To enhance query performance, create bucketed tables for the purpose of dividing data into smaller, more manageable chunks based on specified columns using the CLUSTER BY clause.

Syntax

Example 1: Bucketed table based on user_id

In the first example, the data is bucketed solely based on the user_id column.

CREATE TABLE tbl(
   user_id BIGINT,
   firstname STRING, 
   lastname STRING
)
CLUSTERED BY(user_id) INTO 256 BUCKETS;

Example 2: Bucketed table based on user_id and sorted by firstname

In the second example, in addition to bucketing by user_id, the data is also sorted within each bucket based on the firstname column.
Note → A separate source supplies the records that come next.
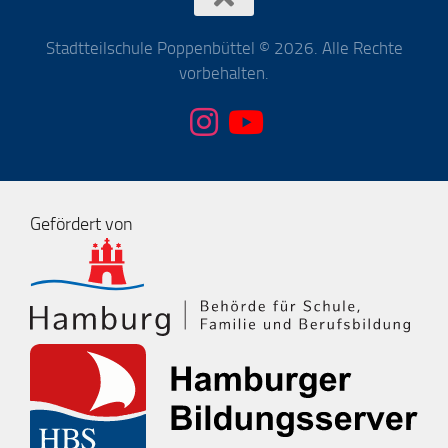
Stadtteilschule Poppenbüttel © 2026. Alle Rechte
vorbehalten.
Gefördert von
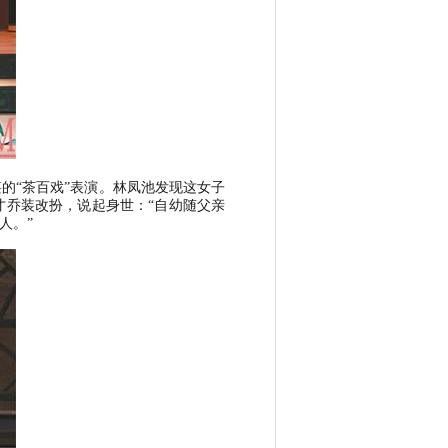
湛的
“
茶百戏
”
表演。林凤池发现这女子
才乔装改扮，说起身世：
“
自幼随父亲
人。
”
The bucket partitioning algorithm employs a hash function to evenly distribute rows across the table, aiding in optimizing query performance.

CREATE TABLE tbl2 (
  user_id BIGINT,
  firstname STRING,
  lastname STRING
)
CLUSTERED BY (user_id) SORT BY (firstname) INTO 256 BUCKETS;

Limitations

CREATE bucketed table statement is currently not supported on Kudu and Iceberg tables.
Alter operations such as add/drop/change/replace columns on bucketed tables are also not supported.
Impala currently does not leverage the bucket info to optimize queries.